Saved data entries
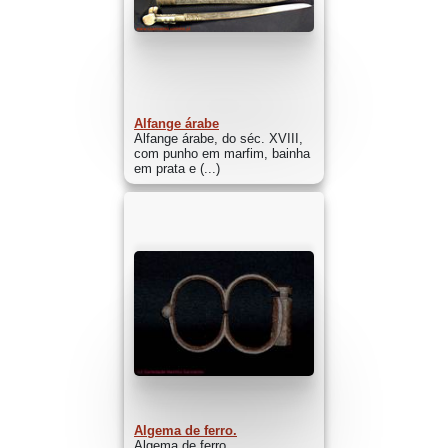
Alfange árabe
Alfange árabe, do séc. XVIII,
com punho em marfim, bainha
em prata e (...)
Algema de ferro.
Algema de ferro.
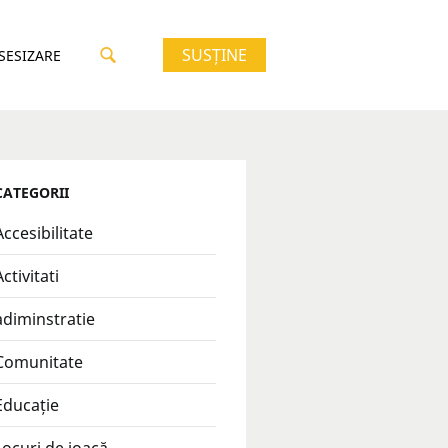
SUSȚINE
 SESIZARE
CATEGORII
Accesibilitate
Activitati
adiminstratie
Comunitate
Educație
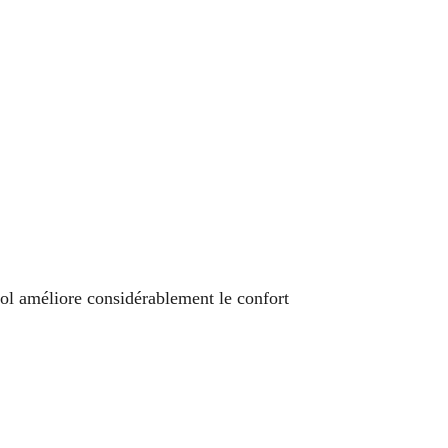
sol améliore considérablement le confort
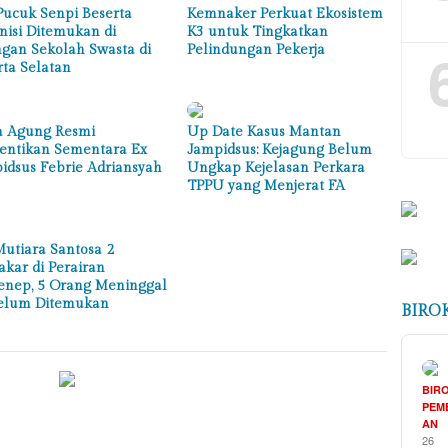
Pucuk Senpi Beserta
Kemnaker Perkuat Ekosistem
isi Ditemukan di
K3 untuk Tingkatkan
gan Sekolah Swasta di
Pelindungan Pekerja
rta Selatan
a Agung Resmi
Up Date Kasus Mantan
entikan Sementara Ex
Jampidsus: Kejagung Belum
idsus Febrie Adriansyah
Ungkap Kejelasan Perkara
TPPU yang Menjerat FA
utiara Santosa 2
akar di Perairan
nep, 5 Orang Meninggal
elum Ditemukan
BIRO
BIR
PEM
AN
26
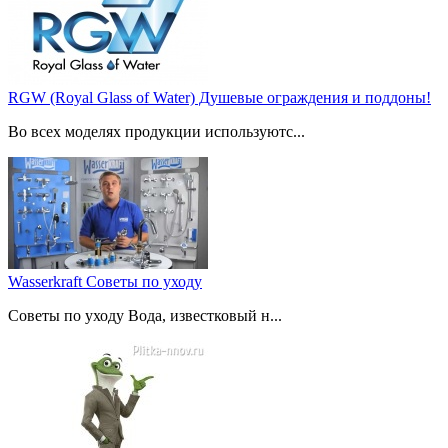
RGW (Royal Glass of Water) Душевые ограждения и поддоны!
Во всех моделях продукции используютс...
Wasserkraft Советы по уходу
Советы по уходу Вода, известковый н...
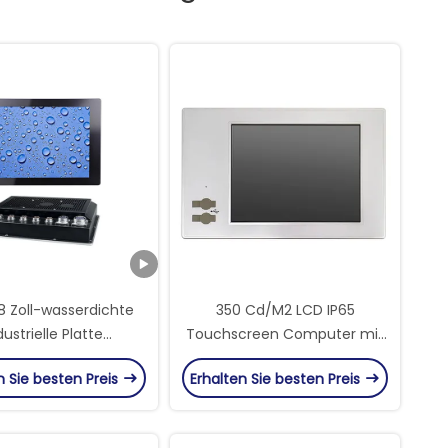
 8 Zoll-wasserdichte
350 Cd/M2 LCD IP65
dustrielle Platte
Touchscreen Computer mit
chter Touch Screen
Windows 10 PRO und SSD-
n Sie besten Preis
Erhalten Sie besten Preis
PC staubdicht
Speicher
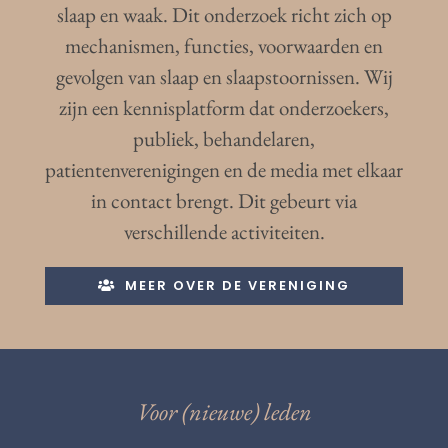
slaap en waak. Dit onderzoek richt zich op
mechanismen, functies, voorwaarden en
gevolgen van slaap en slaapstoornissen. Wij
zijn een kennisplatform dat onderzoekers,
publiek, behandelaren,
patientenverenigingen en de media met elkaar
in contact brengt. Dit gebeurt via
verschillende activiteiten.
MEER OVER DE VERENIGING
Voor (nieuwe) leden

### Exercise prompt
In the lines above, find the word "уходу" and copy every line it occurs in.

### Solution for this task
Wasserkraft Советы по уходу
Советы по уходу Вода, известковый н...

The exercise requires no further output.